2025年時点でネットフリックスが27.1%で7年連続の首位、U-NEXTが17.1%、プライム・ビデオが12.1%で3位です。前年比ではネットフリックスが5.6ポイント上昇した一方、U-NEXTは0.8ポイント、プライム・ビデオは1ポイント下げています。以下、ディズニープラス8.4%、DAZN8.2%、Hulu、dアニメストアなどが続きます。

Q. アマゾンは日本でどんな作品を作るのですか?
主に20歳前後の若者向けの作品です。漫画原作の実写ドラマ「ブレス」を2027年春に240超の国や地域で独占配信するほか、台本のない「アンスクリプテッド」形式の「初めての恋人になってください」を2027年夏に配信予定です。日本で制作する独自作品への投資額は、2028年に2026年比で2倍超に増やす方針が示されています。

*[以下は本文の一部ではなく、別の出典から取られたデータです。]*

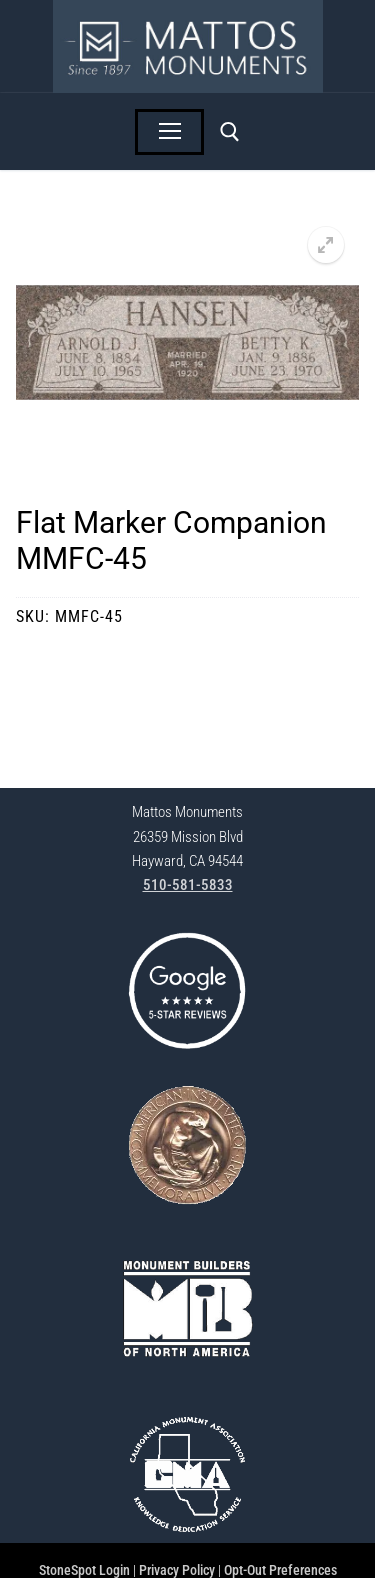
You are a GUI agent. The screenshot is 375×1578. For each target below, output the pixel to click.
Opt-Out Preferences (280, 1570)
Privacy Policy (177, 1570)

Q. 市場が伸びているのにシェアが落ちるのは、なぜ起きるのですか?
市場全体の成長より自社の成長が遅いと、売上が増えていてもシェアは下がります。動画配信では、独占して提供できるヒット作の有無が会員の増減を左右しました。差別化できる中身がないまま市場の追い風だけに乗っていると、伸びている市場のなかで相対的に負ける状態になります。

伸びている場所にいるだけでは、順位は守れない。6017億円の市場が、それを数字で見せてくれました。

花屋にできることは、たぶんとてもシンプルです。うちでしか会えない一株を、切らさずに置き続けること。 季節という無料の脚本家がついているのですから、私たちはずいぶん恵まれた商売をしているのだと思います。

今日も、あなたの一日に緑と花がありますように。